Participants who saw a flag before the test more quickly identified words associated with egalitarianism than those who didn't. Exposure to the flag also elicited more favorable attitudes toward Muslims and less nationalism in a survey. The findings were reported in 2007 in the Personality and Social Psychology Bulletin.
"What we show is that the flag is associated with egalitarian concepts,” Butz said. "This is true for both high- and low-nationalism people. It's not moderated by political party. What it means is that through socialization experiences, we gain these egalitarian concepts with the flag.”

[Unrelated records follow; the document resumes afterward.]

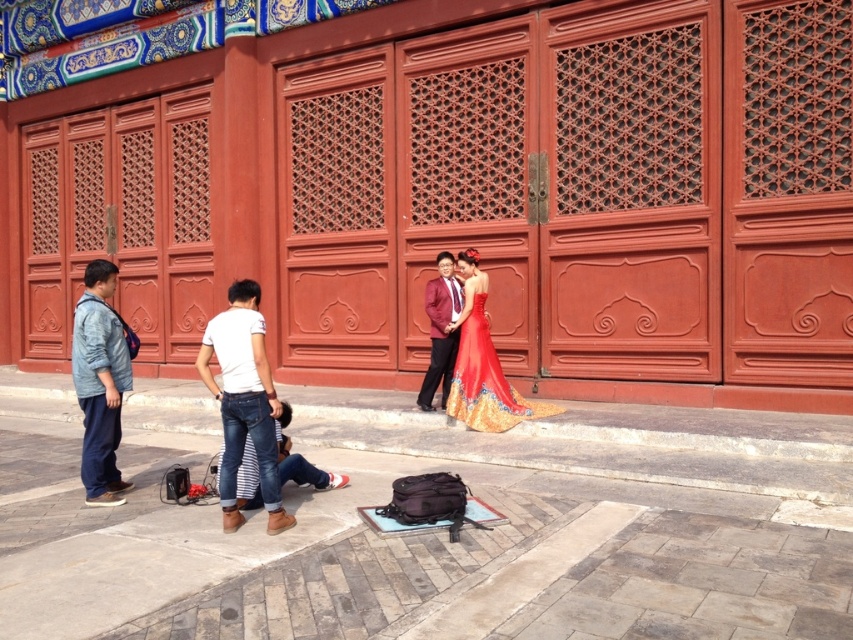 Can you confirm if white denim jeans at center is taller than satin burgundy suit at center?

No, white denim jeans at center is not taller than satin burgundy suit at center.

Image resolution: width=853 pixels, height=640 pixels. I want to click on white denim jeans at center, so click(x=242, y=401).

Between point (223, 380) and point (428, 330), which one is positioned in front?

Point (223, 380) is more forward.

Image resolution: width=853 pixels, height=640 pixels. I want to click on white denim jeans at center, so click(x=242, y=401).

Is white denim jeans at center above shiny satin gown at center?

No.

Who is higher up, white denim jeans at center or shiny satin gown at center?

shiny satin gown at center is higher up.

Find the location of a particular element. The width and height of the screenshot is (853, 640). white denim jeans at center is located at coordinates (242, 401).

Measure the distance between point (x=123, y=387) and camera.

19.58 feet

Who is lower down, denim pants at left or shiny satin gown at center?

denim pants at left

What do you see at coordinates (99, 381) in the screenshot?
I see `denim pants at left` at bounding box center [99, 381].

Where is `denim pants at left`? The height and width of the screenshot is (640, 853). denim pants at left is located at coordinates (99, 381).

However, Butz speculated that "perhaps this is a surface meaning.” He was actually a little surprised by the egalitarianism-priming findings, given other research suggesting that exposure to the American flag increases nationalism and the hierarchical, anti-egalitarian feelings that come with that.
"The flag has a complex range of associations,” he said. "Symbols like the flag can be multireferential. They can mean different things to different people. It shows how tricky it is to study the symbols.”
In Israel, cognitive scientist Ran Hassin studied the association that subliminal flashes of the Israeli flag had on discussions of the Israeli-Palestinian conflict and found that "subliminal presentation of a national flag can bring about significant changes not only in a citizen's expressed political opinions within an experimental setting but also in their ‘real-life' overt political behavior.” In his experiments, participants -- all Israelis -- who saw the flag flashes answered questions with a more "mainstream Zionist” tilt than those who didn't.
Whether that meant the flag drew viewers to the political center, as Hassin theorized, or that symbols primed people based on their pre-existing associations was a question he left for future research -- such as that of Kemmelmeier and Butz — to answer.
Butz got interested in studying the flag in light of a 2004 Florida law (the Carey Baker Freedom Flag Act) that mandates flags be placed in every public classroom -- kindergarten to college -- in the state. (A similar law also recently passed in Arizona.)
These laws worry Butz. "We don't know a lot about the potential for symbols to influence behavior,” he said. "It's scary to think that there are laws out there on the thinking that flags influence patriotism, and there's no evidence for that.”
Another reason for concern comes from some research that Butz has done on student performance in the presence of the American flag. With a flag in the room, he found, white students perform about 10 percent better on math tests than they do otherwise. But non-white students perform at the same level.
"What we find in studies -- and this is now being replicated -- is that whites are getting a performance boost, and that's disturbing,” Butz said. He speculated that it might have something to do with whites feeling more included in the presence of the flag.
Both Kemmelmeier and Butz stress that the psychology of the American flag is complicated. It can prime a wide range of emotions, depending on the person and the situation. There may also be regional differences. And while the flag is not necessarily the pure symbol of inspired patriotism that some might make it out to be, neither is it necessarily a pure symbol of nationalism and individualistic materialism. A lot depends on the context.
"It can have a negative impact, but nowadays there is a real opportunity to re-interpret what it means to be an American,” Kemmelmeier said. "The flag is always amorphous, and the meaning is always dependent on how it is used.”